An executive who has specialized in everything from linking hospitals with radiologists to connecting electronic health records quietly took the helm of Arlington-based e-prescribing giant Surescripts LLC last week.
Tom Skelton officially became chief executive officer of the company about five months after the departure of Harry Totonis.
Skelton was tapped to help Surescripts in a “critical point in its growth,” Douglas Hoey, a co-chairman of the company’s board, said in a statement that was released online but otherwise appeared to go unpublicized. “Tom will play a key role as we continue to perfect e-prescribing and expand our clinical network to create a comprehensive, unified healthcare system that improves care outcomes, increases efficiency and decreases costs.”
Surescripts is the developer of the nation’s leading network for sharing digital prescriptions and pharmacy records, with more than 6 billion secure health transactions crossing its network annually. The company reports it connects 70 percent of physicians and 95 percent of community pharmacies for electronic prescribing and the exchange of electronic health records among more than 100 health systems every year.
Skelton is a board member for the business software company Micro Focus, which has its U.S. headquarters in Rockville. He was most recently the CEO of the Pittsburgh-based teleradiology firm Foundation Radiology Group.

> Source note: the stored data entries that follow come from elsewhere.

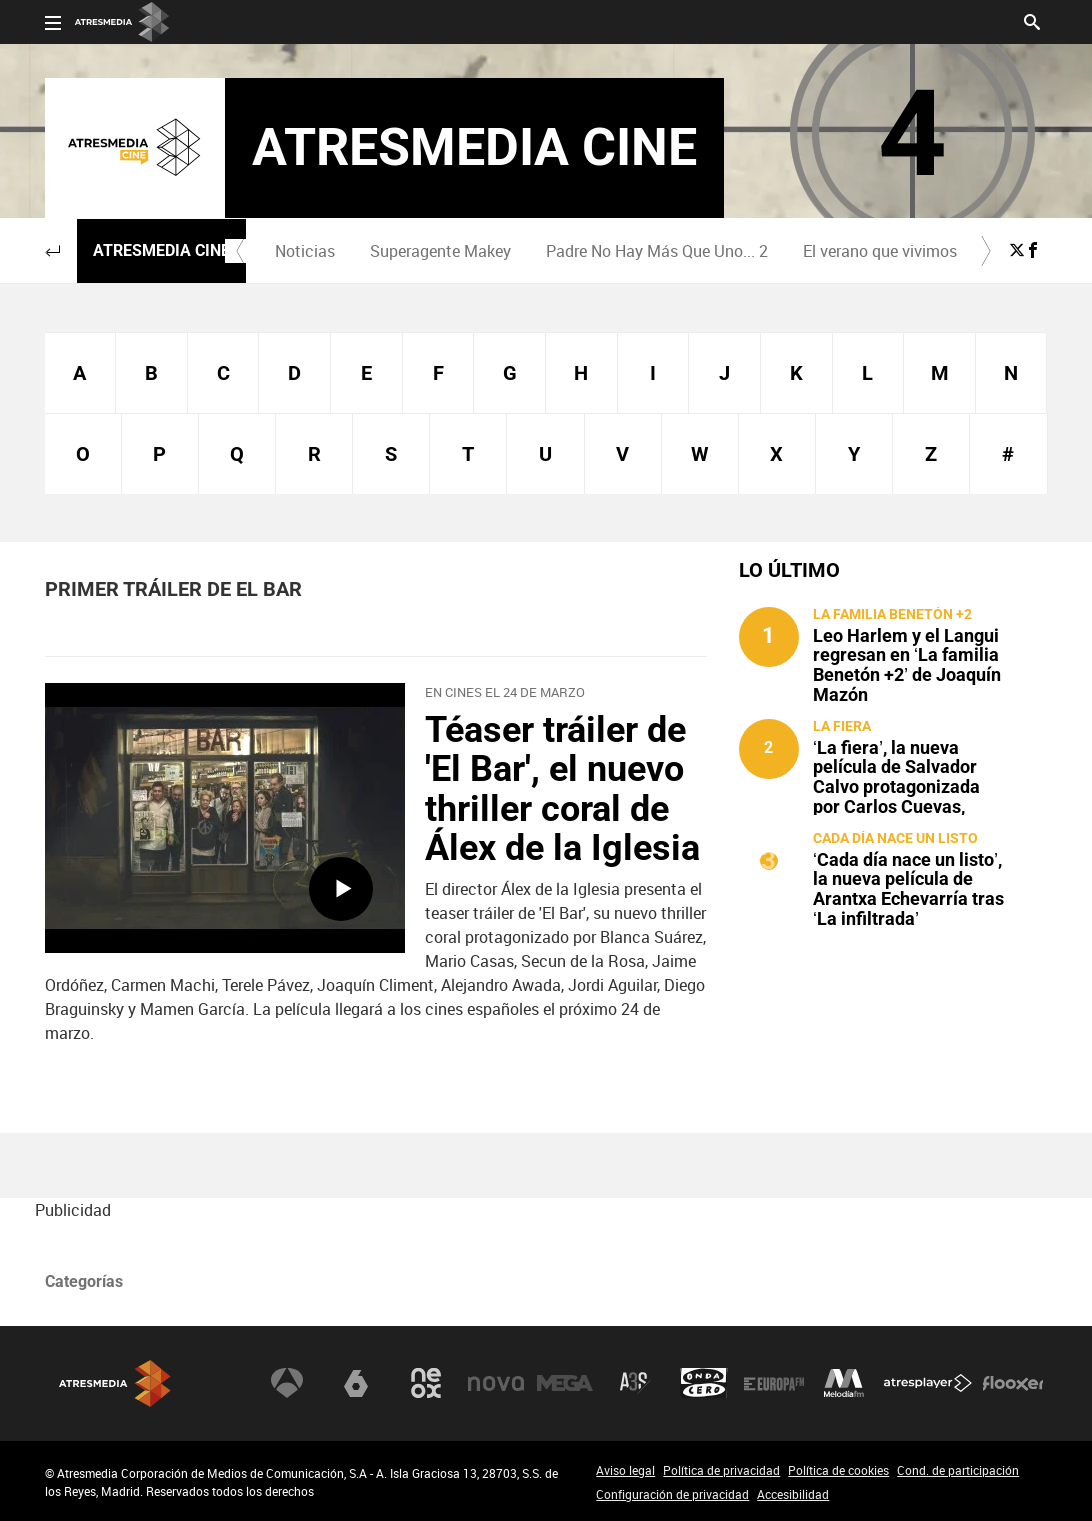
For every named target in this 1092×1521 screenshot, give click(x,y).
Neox (426, 1383)
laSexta (356, 1383)
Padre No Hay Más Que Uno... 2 (657, 251)
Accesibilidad (793, 1494)
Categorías (84, 1281)
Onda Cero (704, 1383)
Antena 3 (287, 1383)
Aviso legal (625, 1470)
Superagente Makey (440, 251)
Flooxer (1013, 1383)
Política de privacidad (721, 1470)
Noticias (305, 251)
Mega (565, 1383)
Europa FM (774, 1383)
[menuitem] (304, 251)
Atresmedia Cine (161, 250)
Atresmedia (115, 1383)
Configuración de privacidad (672, 1494)
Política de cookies (838, 1470)
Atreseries (635, 1383)
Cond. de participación (958, 1470)
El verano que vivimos (880, 251)
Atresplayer (928, 1383)
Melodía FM (844, 1383)
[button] (53, 251)
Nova (496, 1383)
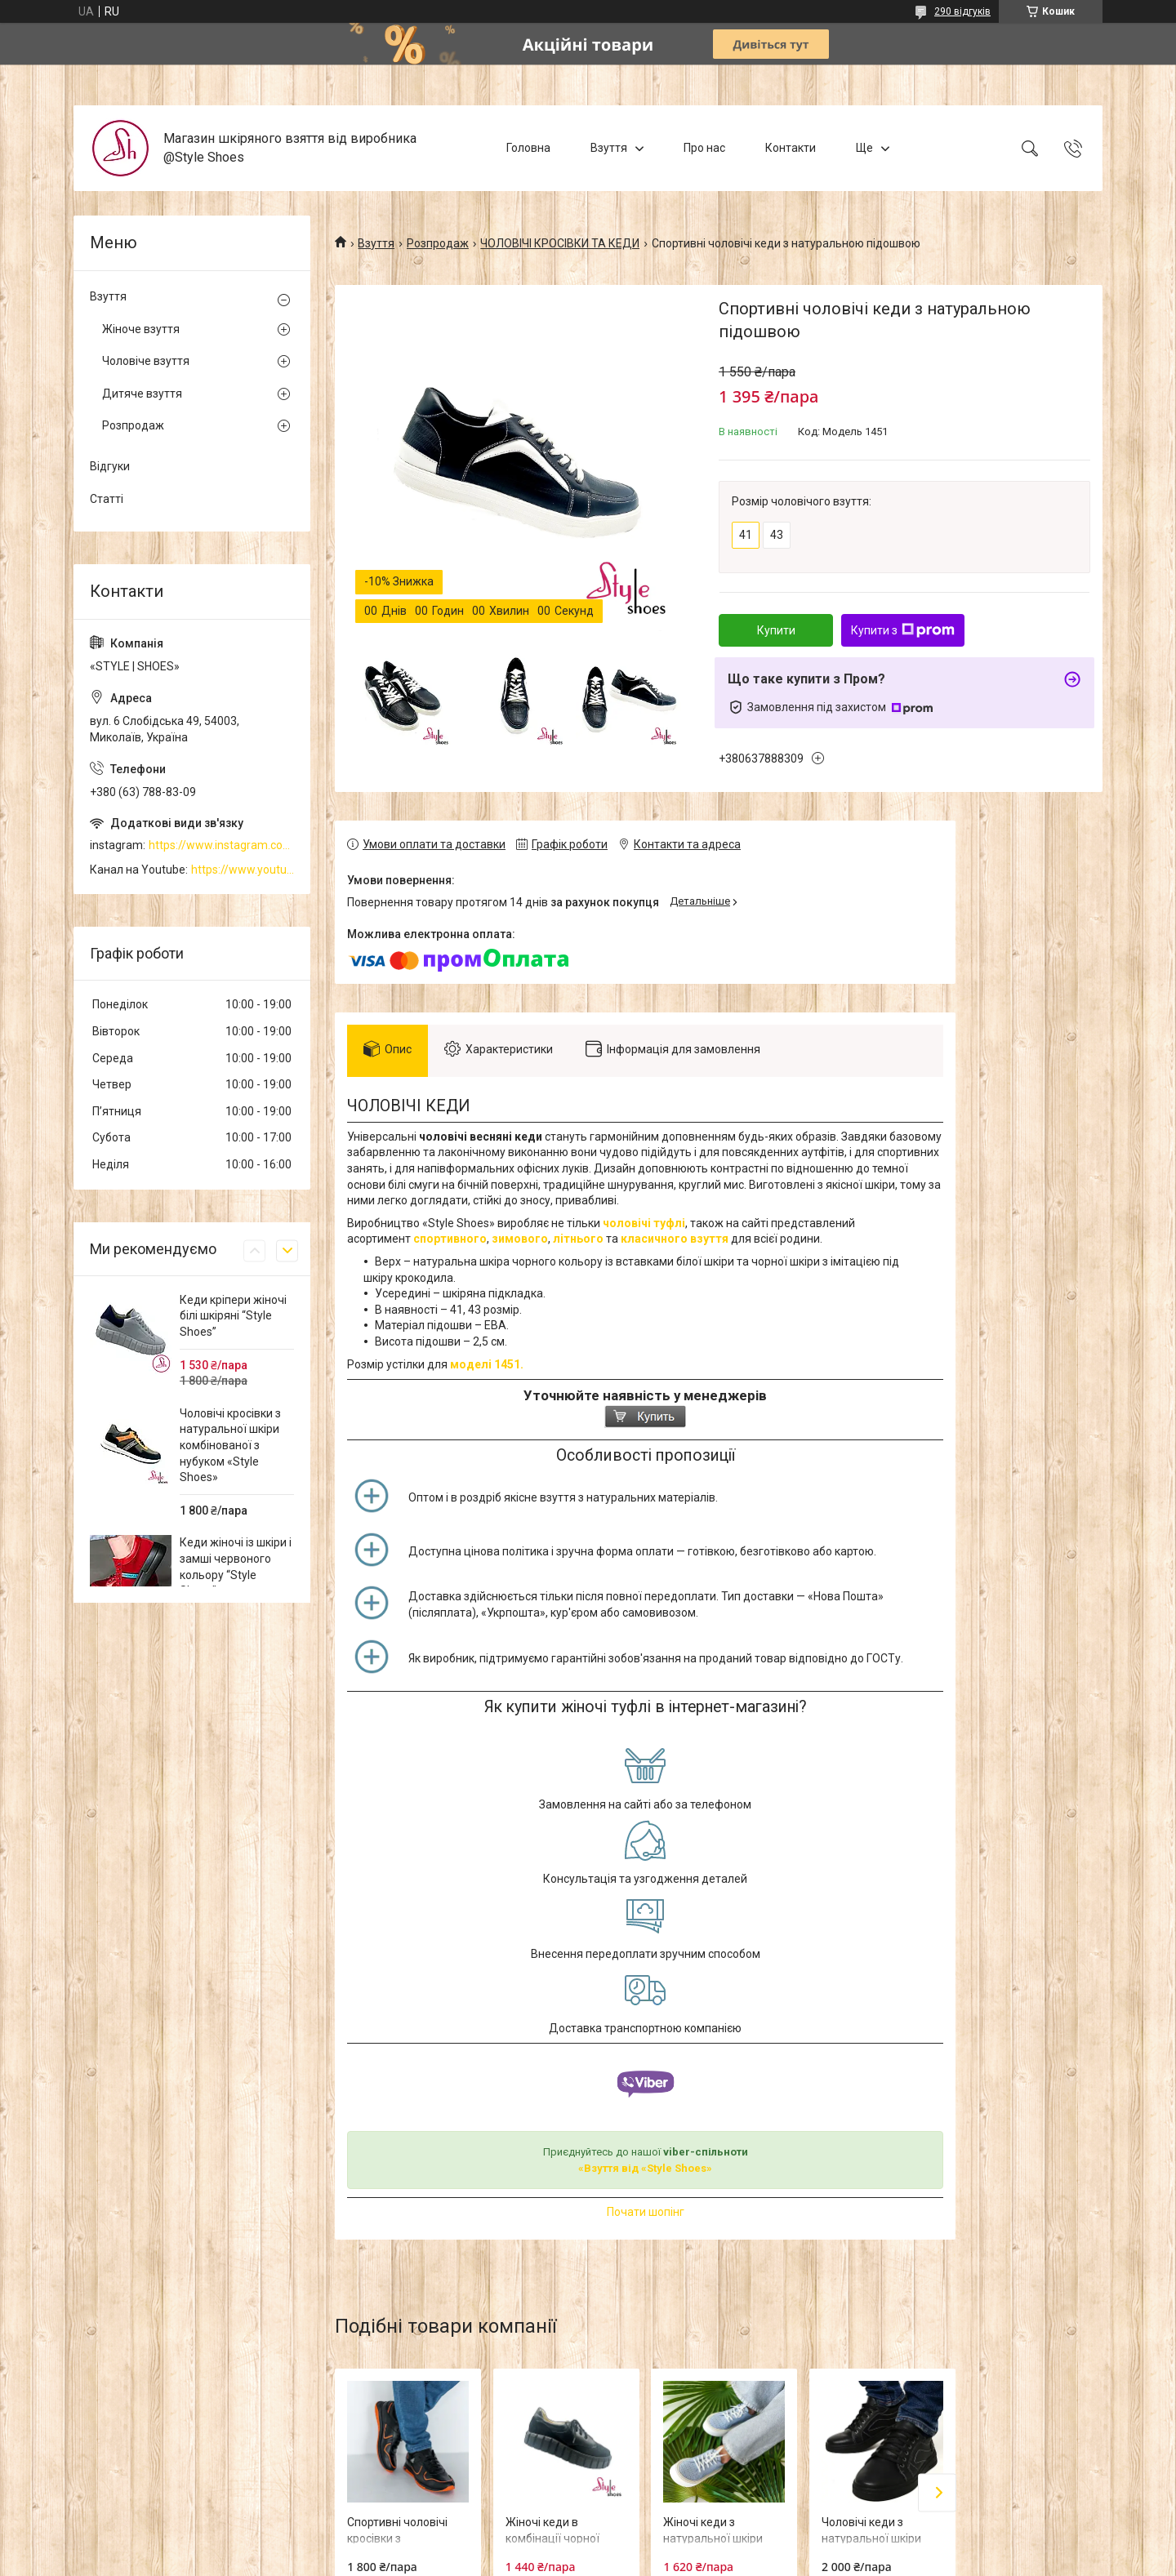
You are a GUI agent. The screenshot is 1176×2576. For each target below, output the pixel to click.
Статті (106, 498)
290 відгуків (962, 11)
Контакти (790, 147)
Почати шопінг (645, 2211)
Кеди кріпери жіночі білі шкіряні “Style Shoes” (233, 1315)
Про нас (704, 147)
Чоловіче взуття (145, 360)
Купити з (903, 630)
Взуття (608, 147)
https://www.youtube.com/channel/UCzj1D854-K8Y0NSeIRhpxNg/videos (242, 869)
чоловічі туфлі (644, 1223)
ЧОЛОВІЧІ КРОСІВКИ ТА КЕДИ (559, 243)
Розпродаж (438, 243)
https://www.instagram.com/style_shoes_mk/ (221, 845)
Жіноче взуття (141, 329)
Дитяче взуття (142, 393)
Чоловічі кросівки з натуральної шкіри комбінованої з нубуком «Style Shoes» (230, 1445)
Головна (528, 147)
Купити (776, 630)
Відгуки (110, 466)
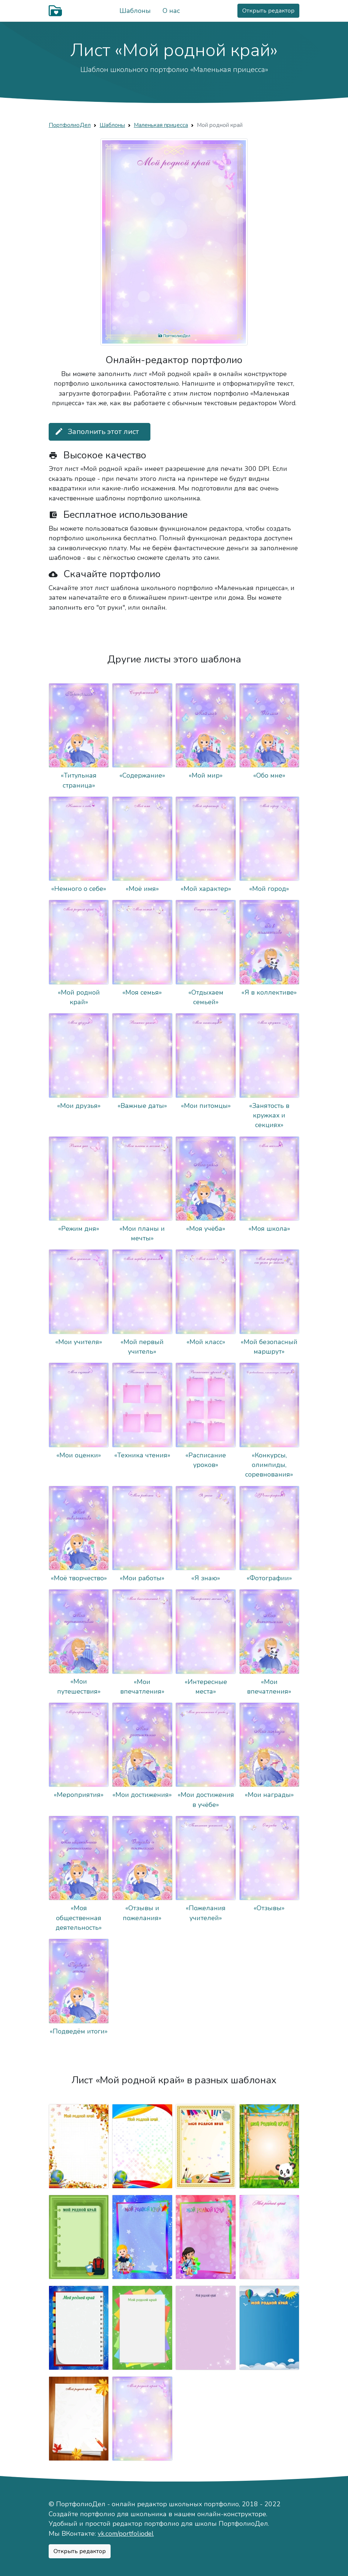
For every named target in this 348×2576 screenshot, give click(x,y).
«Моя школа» (269, 1228)
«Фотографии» (269, 1578)
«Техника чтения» (142, 1455)
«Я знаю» (205, 1578)
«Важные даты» (142, 1105)
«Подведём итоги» (79, 2031)
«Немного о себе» (78, 888)
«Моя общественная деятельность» (79, 1918)
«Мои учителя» (78, 1341)
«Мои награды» (269, 1794)
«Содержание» (142, 775)
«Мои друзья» (79, 1105)
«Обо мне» (269, 775)
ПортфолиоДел (70, 125)
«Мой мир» (206, 775)
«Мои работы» (142, 1578)
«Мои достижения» (142, 1794)
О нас (171, 10)
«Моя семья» (142, 992)
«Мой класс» (206, 1341)
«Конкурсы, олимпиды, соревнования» (269, 1465)
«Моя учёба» (205, 1228)
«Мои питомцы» (206, 1105)
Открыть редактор (268, 11)
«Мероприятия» (79, 1794)
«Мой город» (269, 888)
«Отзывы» (269, 1908)
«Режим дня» (78, 1228)
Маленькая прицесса (161, 125)
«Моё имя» (142, 888)
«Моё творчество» (79, 1578)
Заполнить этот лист (97, 432)
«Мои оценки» (78, 1455)
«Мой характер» (206, 888)
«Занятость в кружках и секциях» (269, 1115)
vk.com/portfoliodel (126, 2533)
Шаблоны (135, 10)
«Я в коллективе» (269, 992)
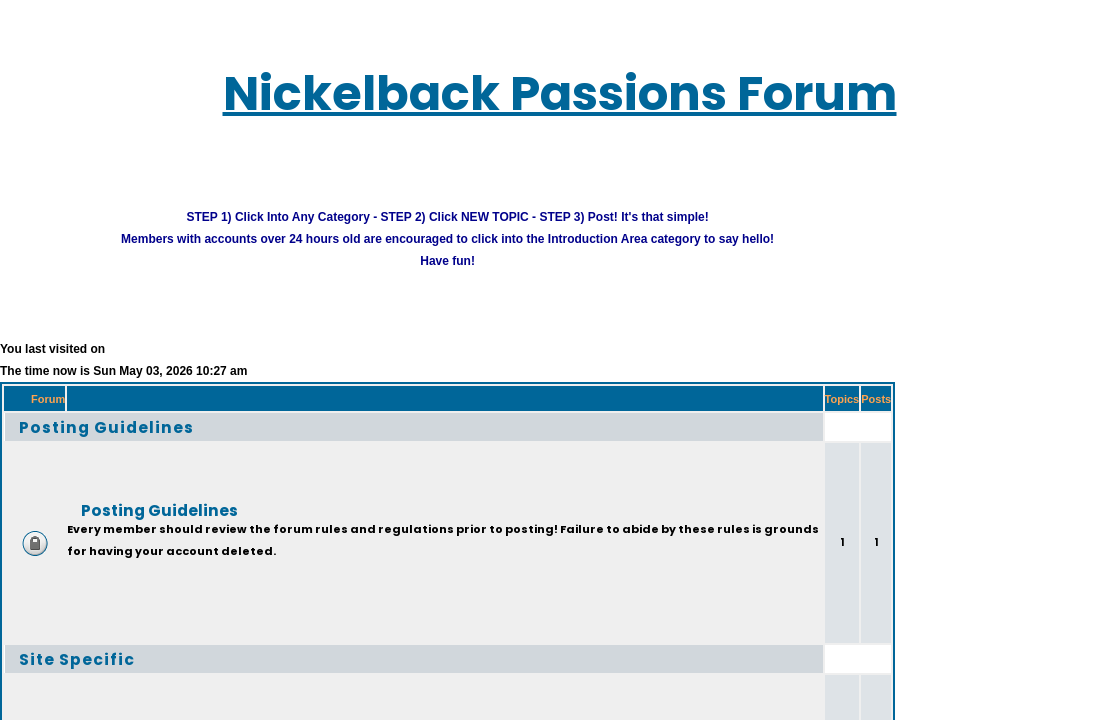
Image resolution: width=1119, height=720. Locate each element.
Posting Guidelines (84, 415)
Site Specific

Skelton previously held leadership roles with MED3000, an electronic health record and medical billing software company that is part of McKesson. He also previously led Misys Healthcare Systems, now Allscripts-Misys ( NASDAQ: MDRX), a $600 million software company specializing in part in e-prescribing and electronic health records technology.
Koleman Karleski, managing director of Louisville-based firm Chrysalis Ventures, told our sister publication the Pittsburgh Business Times back in 2010 that Skelton brings serious brainpower in the health tech space. “Tom has spent virtually all of his career trying to make health care more productive through the use of technology, and he has a strong track record of successfully doing that,” he said.